■ Directions for this task
From the data underneath, reproduce exactly the stretch that begins at the line with "Demo/vigil at NSA/NRO" and ends after the line with "netherlands (17, 1745)".

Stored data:
• • •

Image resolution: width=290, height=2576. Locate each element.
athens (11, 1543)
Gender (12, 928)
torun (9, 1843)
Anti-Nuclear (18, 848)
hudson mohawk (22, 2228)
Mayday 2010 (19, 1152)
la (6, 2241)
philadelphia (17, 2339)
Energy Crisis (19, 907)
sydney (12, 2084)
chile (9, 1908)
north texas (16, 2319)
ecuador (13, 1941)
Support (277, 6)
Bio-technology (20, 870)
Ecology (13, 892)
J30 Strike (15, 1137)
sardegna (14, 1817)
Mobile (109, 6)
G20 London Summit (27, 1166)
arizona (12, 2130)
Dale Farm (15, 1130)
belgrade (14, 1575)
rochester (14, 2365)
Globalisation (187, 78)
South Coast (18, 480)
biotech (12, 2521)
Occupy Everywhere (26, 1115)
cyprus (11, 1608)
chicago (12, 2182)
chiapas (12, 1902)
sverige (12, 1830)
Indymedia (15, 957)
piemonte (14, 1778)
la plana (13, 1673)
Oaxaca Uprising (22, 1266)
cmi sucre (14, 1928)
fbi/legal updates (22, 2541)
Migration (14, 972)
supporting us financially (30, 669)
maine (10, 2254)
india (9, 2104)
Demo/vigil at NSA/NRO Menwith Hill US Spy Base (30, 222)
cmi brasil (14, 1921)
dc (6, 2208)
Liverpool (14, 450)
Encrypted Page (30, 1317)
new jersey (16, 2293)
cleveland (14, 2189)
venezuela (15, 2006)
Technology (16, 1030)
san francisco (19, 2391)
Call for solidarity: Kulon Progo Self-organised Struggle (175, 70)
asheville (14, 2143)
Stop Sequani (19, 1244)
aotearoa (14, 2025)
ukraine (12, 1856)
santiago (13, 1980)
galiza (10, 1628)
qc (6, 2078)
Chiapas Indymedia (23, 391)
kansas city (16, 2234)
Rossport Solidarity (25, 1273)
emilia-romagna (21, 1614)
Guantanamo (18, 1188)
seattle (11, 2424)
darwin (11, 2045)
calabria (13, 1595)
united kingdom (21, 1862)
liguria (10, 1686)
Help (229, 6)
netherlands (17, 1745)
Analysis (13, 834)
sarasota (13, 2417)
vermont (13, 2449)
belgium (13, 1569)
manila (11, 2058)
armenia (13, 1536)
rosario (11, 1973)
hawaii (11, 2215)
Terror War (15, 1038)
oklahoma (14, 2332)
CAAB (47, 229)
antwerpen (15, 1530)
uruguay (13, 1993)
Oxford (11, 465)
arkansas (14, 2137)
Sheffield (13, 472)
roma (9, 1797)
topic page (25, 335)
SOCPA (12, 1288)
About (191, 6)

• • •

■ Solved problem
Demo/vigil at NSA/NRO Menwith Hill US Spy Base (30, 222)
cmi brasil (14, 1921)
dc (6, 2208)
Liverpool (14, 450)
Encrypted Page (30, 1317)
new jersey (16, 2293)
cleveland (14, 2189)
venezuela (15, 2006)
Technology (16, 1030)
san francisco (19, 2391)
Call for solidarity: Kulon Progo Self-organised Struggle (175, 70)
asheville (14, 2143)
Stop Sequani (19, 1244)
aotearoa (14, 2025)
ukraine (12, 1856)
santiago (13, 1980)
galiza (10, 1628)
qc (6, 2078)
Chiapas Indymedia (23, 391)
kansas city (16, 2234)
Rossport Solidarity (25, 1273)
emilia-romagna (21, 1614)
Guantanamo (18, 1188)
seattle (11, 2424)
darwin (11, 2045)
calabria (13, 1595)
united kingdom (21, 1862)
liguria (10, 1686)
Help (229, 6)
netherlands (17, 1745)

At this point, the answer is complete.